2 Nach § 34 Abs. 1 VwGG sind Revisionen, die sich wegen Nichtvorliegen der Voraussetzungen des Art. 133 Abs. 4 B-VG nicht zur Behandlung eignen, ohne weiteres Verfahren in nichtöffentlicher Sitzung mit Beschluss zurückzuweisen. 3 Nach § 34 Abs. 1a VwGG ist der Verwaltungsgerichtshof bei der Beurteilung der Zulässigkeit der Revision gemäß Art. 133 Abs. 4 B-VG an den Ausspruch des Verwaltungsgerichtes gemäß § 25a Abs. 1 VwGG nicht gebunden. Die Zulässigkeit einer außerordentlichen Revision gemäß Art. 133 Abs. 4 B-VG hat der Verwaltungsgerichtshof im Rahmen der dafür in der Revision vorgebrachten Gründe (§ 28 Abs. 3 VwGG) zu überprüfen. 4 Mit dem angefochtenen Erkenntnis wies das Verwaltungsgericht Wien (VwG) die Beschwerde des Revisionswerbers, eines algerischen Staatsangehörigen, gegen den Bescheid des Landeshauptmannes von Wien (Behörde) betreffend die Abweisung des Antrages auf Erteilung eines Aufenthaltstitels "Rot-Weiß-Rot - Karte plus" wegen unzulässiger Inlandsantragstellung gemäß § 21 Abs. 2 Niederlassungs- und Aufenthaltsgesetz (NAG) ab. Eine ordentliche Revision wurde für unzulässig erklärt.

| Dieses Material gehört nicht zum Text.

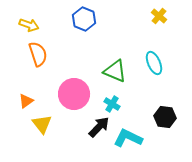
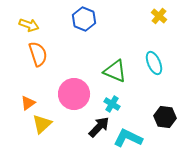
orange triangle: moved 2 px right, 2 px down
yellow triangle: rotated 25 degrees clockwise
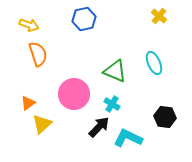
blue hexagon: rotated 25 degrees clockwise
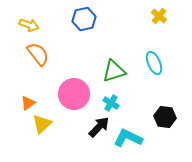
orange semicircle: rotated 20 degrees counterclockwise
green triangle: moved 1 px left; rotated 40 degrees counterclockwise
cyan cross: moved 1 px left, 1 px up
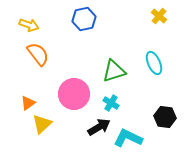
black arrow: rotated 15 degrees clockwise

In seiner rechtlichen Beurteilung führte das VwG zunächst - erkennbar unter dem Blickwinkel des § 21 Abs. 3 NAG - eine Interessenabwägung durch und kam zu dem Ergebnis, es sei nicht nachvollziehbar, dass der Revisionswerber nicht hätte ausreisen können, um den Antrag zu stellen und die Entscheidung darüber im Ausland abzuwarten. Anschließend argumentierte das VwG, die Unterhaltsmittel reichten bei weitem nicht aus, um eine Familie mit derzeit einem Kind (die Ehefrau des Revisionswerbers sei wieder schwanger) zu erhalten. Daran folgte neuerlich eine Interessenabwägung gemäß § 11 Abs. 3 NAG, in der kein Überwiegen der Interessen des Revisionswerbers festgestellt wurde. 5 In der Zulässigkeitsbegründung rügt die Revision zunächst, das VwG habe sich mit "der Zulässigkeit der Inlandsantragstellung und der gebotenen Interessenabwägung und der Frage, ob trotz Vorliegens des Versagungsgrundes der Inlandsantragstellung ein Aufenthaltstitel im Hinblick auf Art 8 EMRK zu erteilen wäre, gar nicht auseinandergesetzt, sondern hat ausschließlich den Sichtvermerksversagungsgrund des nicht gesicherten Lebensunterhaltes herangezogen und wohl auch eine Interessensabwägung nach Art 8 EMRK durchgeführt, letztlich ist das VwG aber zu dem Ergebnis gelangt, dass die öffentlichen Interessen überwiegen." Die Interessenabwägung hätte zugunsten des Revisionswerbers ausfallen müssen (Hinweis auf mehrere hg. Erkenntnisse, teilweise ergangen zu Angehörigen von Österreichern, sowie ein Erkenntnis des Verfassungsgerichtshofes). 6 Der in sich widersprüchlichen Zulässigkeitsbegründung ist zunächst entgegen zu halten, dass das VwG sehr wohl die Zulässigkeit der Inlandsantragstellung prüfte und zu dem Ergebnis gelangte, es sei nicht nachvollziehbar, dass der Revisionswerber nicht hätte ausreisen können, um den Antrag zu stellen und die Entscheidung darüber im Ausland abzuwarten.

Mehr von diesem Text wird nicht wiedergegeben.